6 La Cour européenne des droits de l'homme a rendu, jusqu'à la fin de 2010, 2245 arrêts concluant au moins à une violation, par la Turquie, de la Convention européenne des droits de l'homme, principalement de son article 6 (droit à un procès équitable dans un délai raisonnable), sur un total de 2573 arrêts concernant la Turquie.

7 Cf. Radikal, Milliyet, 17 décembre 1997. Le reportage de Radikal est dû à Ahmet Sik qui a lui-même connu l'emprisonnement en 2011-2012.

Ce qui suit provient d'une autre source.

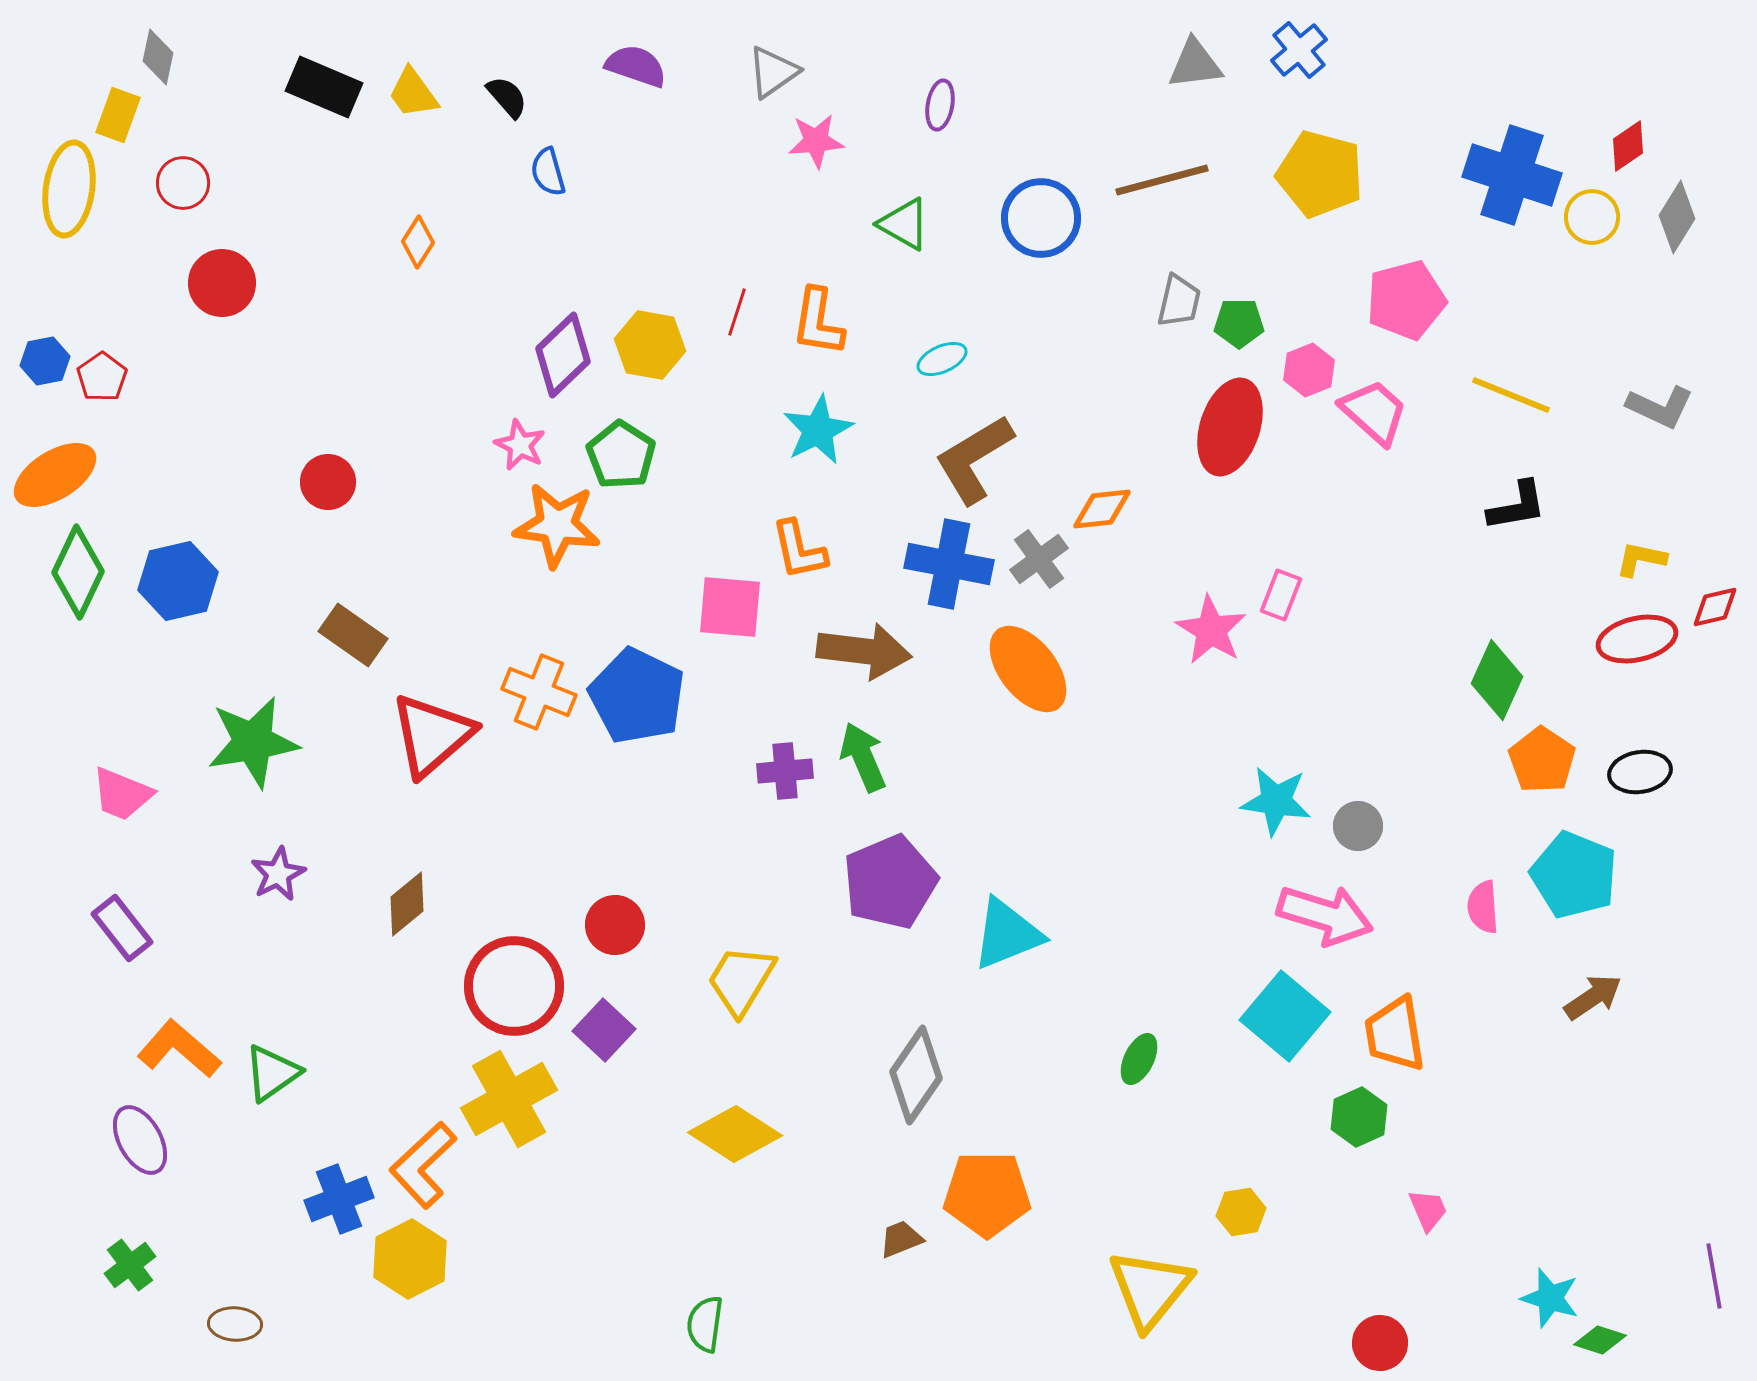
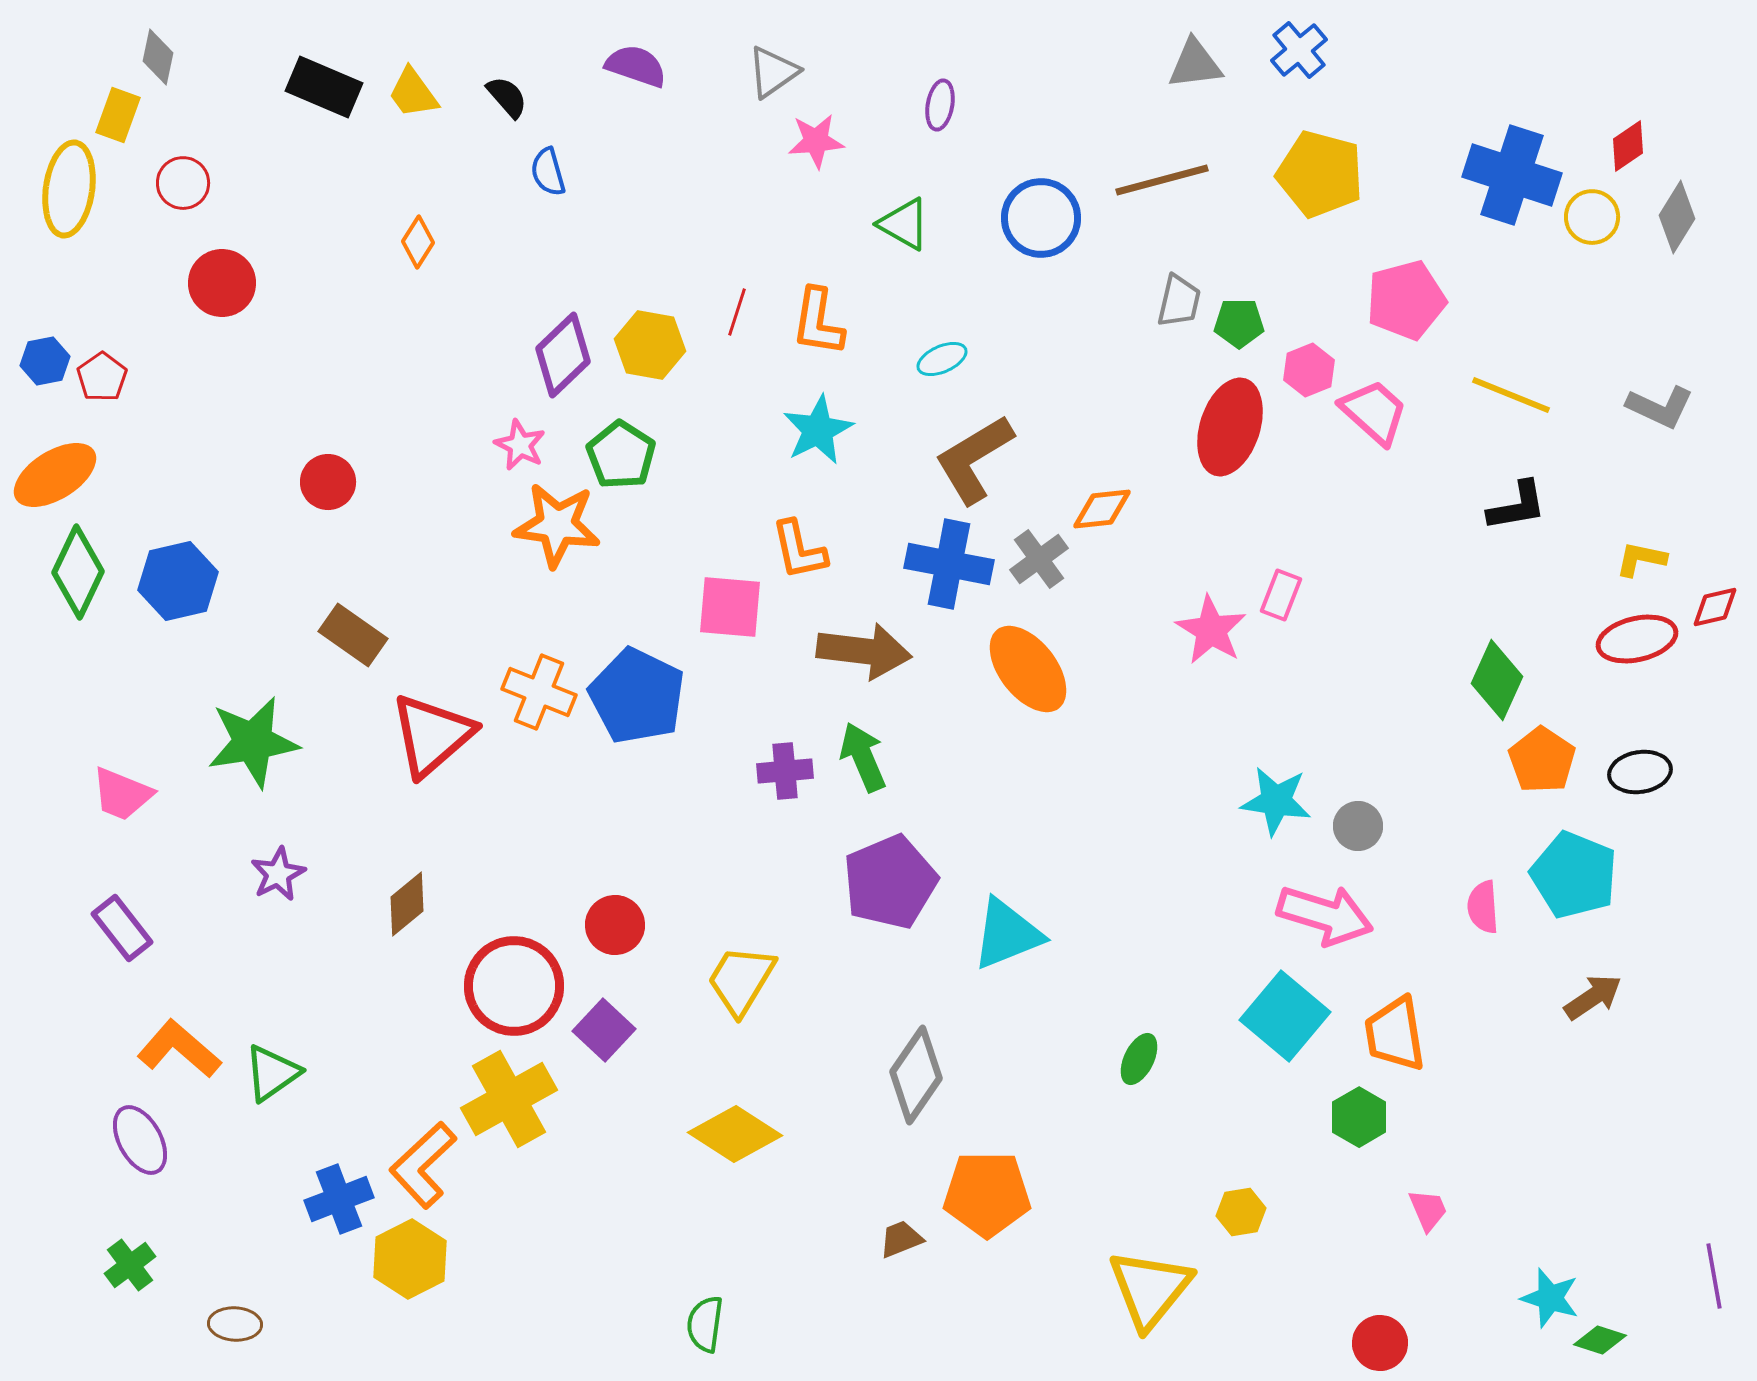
green hexagon at (1359, 1117): rotated 6 degrees counterclockwise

 8 Par exemple, en février 1997, il avait requis la peine capitale pour « trahison » à l'encontre de deux accusés qui avaient, lors d'un congrès du parti pro-kurde HADEP, décroché le drapeau turc et accroché à sa place un drapeau du PKK et de son chef (cf. http://www.institutkurde.org/cildekt/point.56.html). Concernant cette sensibilité aux questions de drapeau, voir mon analyse sur http://cemoti.revues.org/633.

9 Cf. l'article d'Ilhan Kaya et Zekerya Köseoglu, Zaman, 19 mars 1998.

10 Avocat aveugle, défenseur de la paix et des droits de l’homme, et des opposants politiques dans les années 1970, condamné à la prison à vie en 1978, puis à la peine de mort en 1985, commuée à nouveau en prison à vie. Après avoir passé treize ans en prison, il a obtenu une libération conditionnelle en 1991. A nouveau condamné en juin 1998 à purger le restant de sa peine, soit 17 ans de prison, il a été enfin libéré en janvier 2001 (http://www.ludovictrarieux.org/fr-page3.1.yagmu.htm).

11 Jean Améry, Par-delà le crime et le châtiment, Actes Sud, 1995, pp. 59-63.